Back to software, I think there are a lot of people introducing concepts they don't understand or can't maintain (either from poor quality slop or it is just too advanced for their current level of understanding). You can do a few turns like this, until you're stuck burning tokens in a loop without moving forward in a meaningful way.
I try to avoid taking the easy route myself unless I've burnt too much time stuck on some small detail. Ultimately I feel it is super important to understand what you are delivering. Whether it is writing it yourself, copying a stack overflow post, or using an LLM. Once you commit and push to prod you've got to deal with that crap.
Agree completely but I wanted to add: you can also get into an incomprehensible mess without vibing. Just follow the serverless flask tutorial, start writing raw SQL, and away you go!
I asked Claude today about why a coworker was getting errors and it almost exploded.
Hot take: they had no ability to code in the first place.
(X) Doubt
As a Sr. Engineer, I completely get that my situation may be wildly different from what's cited in the article.
Right now, I'm using AI "in the loop" rather than "as the loop". That's a big difference. And I'm getting my ass kicked routinely on review for dumb-ass things that I'm letting slide from AI generated output. And rightly so. Plus, models routinely lead me down sub-optimal blind alleys while dreaming up really stupid ways to fix problems. The level of (re)prompting I have to provide to suggest to get decent quality results converges on a post-grad that has encyclopedic knowledge of software engineering as it exists online, but with zero real-world experience. It's both impressive and dangerous as a replacement for software engineering.
In the mode I describe above, I'm not losing the ability to do anything. I can see how one could surrender some coding chops or familiarity with a whole language or stack, in favor of automation. But all you have to do is not do that.
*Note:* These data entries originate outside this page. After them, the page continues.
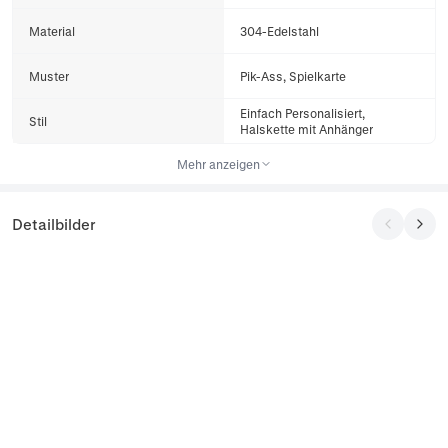
Material
304-Edelstahl
Muster
Pik-Ass, Spielkarte
Einfach Personalisiert,
Stil
Halskette mit Anhänger
Mehr anzeigen
Detailbilder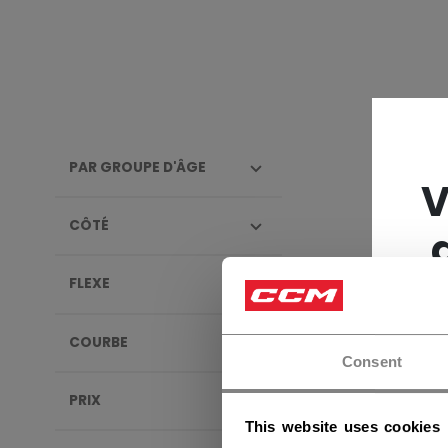
PAR GROUPE D'ÂGE
BÂTO
V
CÔTÉ
NOUV
FLEXE
COURBE
Consent
PRIX
This website uses cookies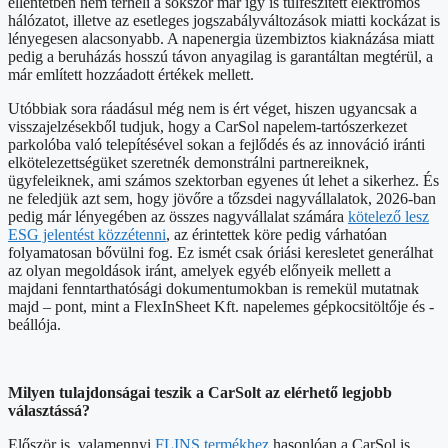
ellentétben nem terheli a sokszor már így is túlfeszített elektromos
hálózatot, illetve az esetleges jogszabályváltozások miatti kockázat is
lényegesen alacsonyabb. A napenergia üzembiztos kiaknázása miatt
pedig a beruházás hosszú távon anyagilag is garantáltan megtérül, a
már említett hozzáadott értékek mellett.
Utóbbiak sora ráadásul még nem is ért véget, hiszen ugyancsak a
visszajelzésekből tudjuk, hogy a CarSol napelem-tartószerkezet
parkolóba való telepítésével sokan a fejlődés és az innováció iránti
elkötelezettségüket szeretnék demonstrálni partnereiknek,
ügyfeleiknek, ami számos szektorban egyenes út lehet a sikerhez. És
ne feledjük azt sem, hogy jövőre a tőzsdei nagyvállalatok, 2026-ban
pedig már lényegében az összes nagyvállalat számára
kötelező lesz
ESG jelentést közzétenni
, az érintettek köre pedig várhatóan
folyamatosan bővülni fog. Ez ismét csak óriási keresletet generálhat
az olyan megoldások iránt, amelyek egyéb előnyeik mellett a
majdani fenntarthatósági dokumentumokban is remekül mutatnak
majd – pont, mint a FlexInSheet Kft. napelemes gépkocsitöltője és -
beállója.
Milyen tulajdonságai teszik a CarSolt az elérhető legjobb
választássá?
Először is, valamennyi
FLINS termékhez
hasonlóan a CarSol is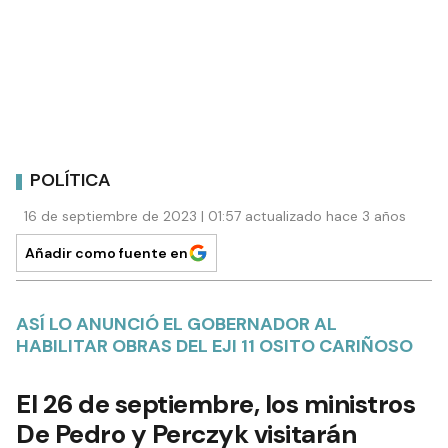
POLÍTICA
16 de septiembre de 2023 | 01:57 actualizado hace 3 años
Añadir como fuente en
ASÍ LO ANUNCIÓ EL GOBERNADOR AL
HABILITAR OBRAS DEL EJI 11 OSITO CARIÑOSO
El 26 de septiembre, los ministros
De Pedro y Perczyk visitarán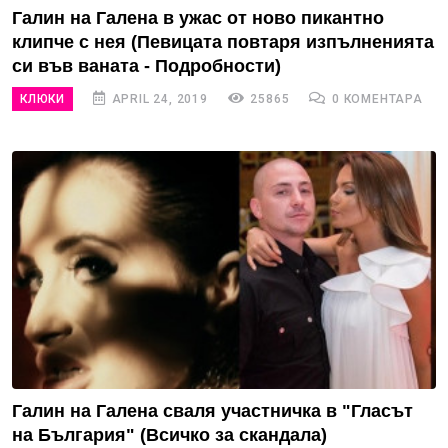
Галин на Галена в ужас от ново пикантно
клипче с нея (Певицата повтаря изпълненията
си във ваната - Подробности)
КЛЮКИ
APRIL 24, 2019
25865
0 КОМЕНТАРА
Галин на Галена сваля участничка в "Гласът
на България" (Всичко за скандала)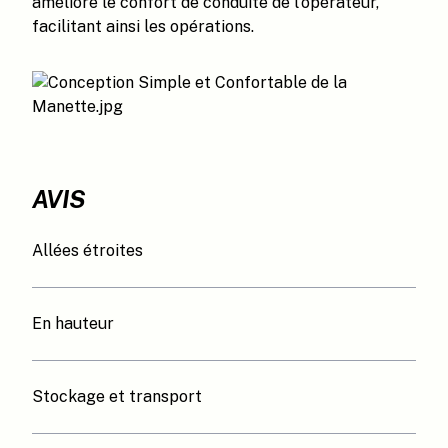
améliore le confort de conduite de l'opérateur,
facilitant ainsi les opérations.
AVIS
Allées étroites
En hauteur
Stockage et transport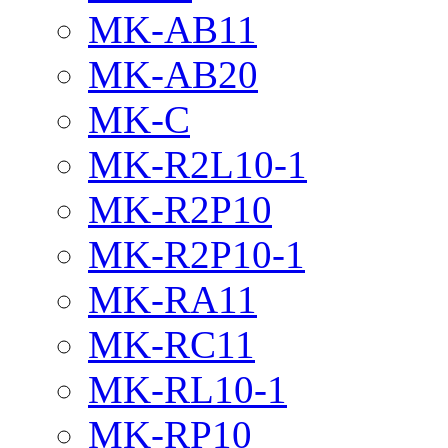
MK-AB11
MK-AB20
MK-C
MK-R2L10-1
MK-R2P10
MK-R2P10-1
MK-RA11
MK-RC11
MK-RL10-1
MK-RP10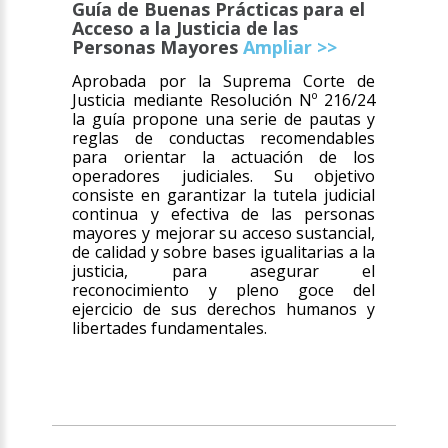
Guía de Buenas Prácticas para el
Acceso a la Justicia de las
Personas Mayores
Ampliar >>
Aprobada por la Suprema Corte de
Justicia mediante Resolución Nº 216/24
la guía propone una serie de pautas y
reglas de conductas recomendables
para orientar la actuación de los
operadores judiciales. Su objetivo
consiste en garantizar la tutela judicial
continua y efectiva de las personas
mayores y mejorar su acceso sustancial,
de calidad y sobre bases igualitarias a la
justicia, para asegurar el
reconocimiento y pleno goce del
ejercicio de sus derechos humanos y
libertades fundamentales.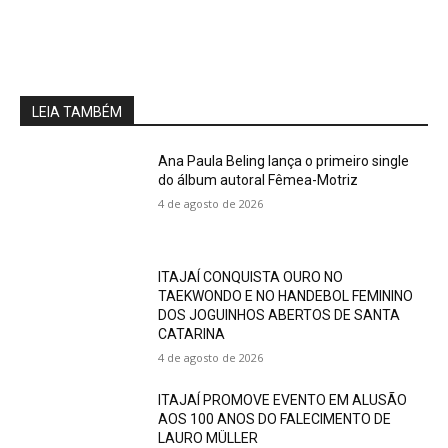
LEIA TAMBÉM
Ana Paula Beling lança o primeiro single
do álbum autoral Fêmea-Motriz
4 de agosto de 2026
ITAJAÍ CONQUISTA OURO NO
TAEKWONDO E NO HANDEBOL FEMININO
DOS JOGUINHOS ABERTOS DE SANTA
CATARINA
4 de agosto de 2026
ITAJAÍ PROMOVE EVENTO EM ALUSÃO
AOS 100 ANOS DO FALECIMENTO DE
LAURO MÜLLER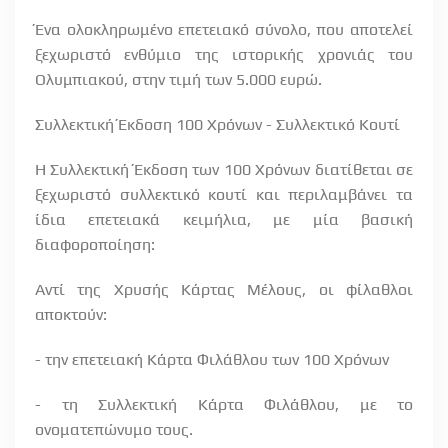
Ένα ολοκληρωμένο επετειακό σύνολο, που αποτελεί
ξεχωριστό ενθύμιο της ιστορικής χρονιάς του
Ολυμπιακού, στην τιμή των 5.000 ευρώ.
Συλλεκτική Έκδοση 100 Χρόνων - Συλλεκτικό Κουτί
Η Συλλεκτική Έκδοση των 100 Χρόνων διατίθεται σε
ξεχωριστό συλλεκτικό κουτί και περιλαμβάνει τα
ίδια επετειακά κειμήλια, με μία βασική
διαφοροποίηση:
Αντί της Χρυσής Κάρτας Μέλους, οι φίλαθλοι
αποκτούν:
- την επετειακή Κάρτα Φιλάθλου των 100 Χρόνων
- τη Συλλεκτική Κάρτα Φιλάθλου, με το
ονοματεπώνυμο τους.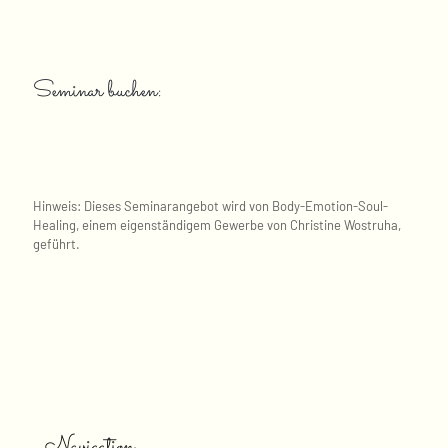
Seminar buchen:
Hinweis: Dieses Seminarangebot wird von Body-Emotion-Soul-
Healing, einem eigenständigem Gewerbe von Christine Wostruha,
geführt.
Navigation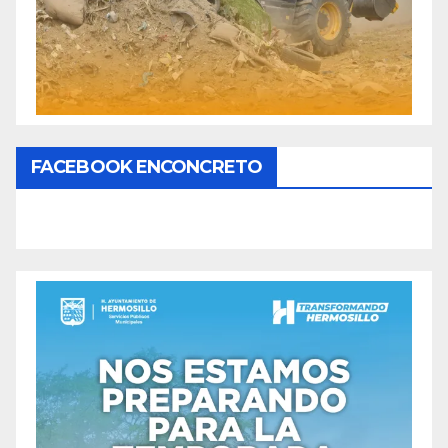
FACEBOOK ENCONCRETO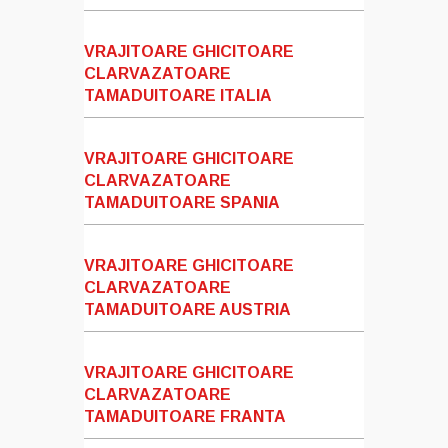
VRAJITOARE GHICITOARE
CLARVAZATOARE
TAMADUITOARE ITALIA
VRAJITOARE GHICITOARE
CLARVAZATOARE
TAMADUITOARE SPANIA
VRAJITOARE GHICITOARE
CLARVAZATOARE
TAMADUITOARE AUSTRIA
VRAJITOARE GHICITOARE
CLARVAZATOARE
TAMADUITOARE FRANTA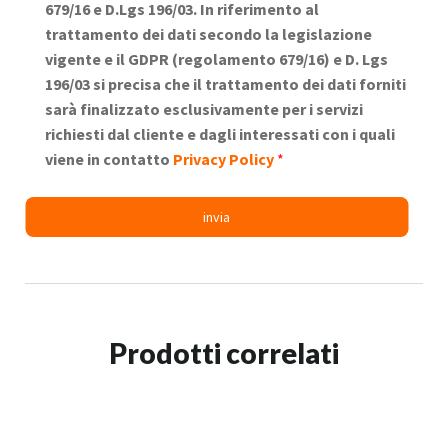
679/16 e D.Lgs 196/03. In riferimento al
trattamento dei dati secondo la legislazione
vigente e il GDPR (regolamento 679/16) e D. Lgs
196/03 si precisa che il trattamento dei dati forniti
sarà finalizzato esclusivamente per i servizi
richiesti dal cliente e dagli interessati con i quali
viene in contatto
Privacy Policy
*
Prodotti correlati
I will say that as a rapid-prototyping technology, It's nothing short of miraculous. I've watched junior engineers knock together medium-weight applications, complete with browser UI/UX and decent workflow, in less than a week. This is great for showing value or putting something semi-functional in front of management and/or customers. But pivoting those prototypes into something maintainable is an utter nightmare. Depending on how beholden to AI and forever prompt-looping with "skills" and MCPs you want to be, I suppose it's possible to just keep mashing the AI button. But at some point, you're going to need to get inside there to fix security problems or bugs that elude this workflow. What then?
And I’m getting my ass kicked routinely on review for dumb-ass things that I’m letting slide from AI generated output.
Now imagine if you aren't that experienced and the reviewers aren't that thorough, or, and this is the most depressing part, review process doesn't exist. And you get people, even senior engineers, who push that sub-optimal barely working code, but because their project isn't that complicated, it somehow works, so they continue with it, and after some iterations they get code that nobody wrote, nobody knows how to maintain, and nobody reads. But because a lot of modern frameworks are made so monkey can make that barely work by sitting on a keyboard, a lot of the projects didn't collapse on itself yet.
And that's how you get a generation of programmers who lost the ability to program.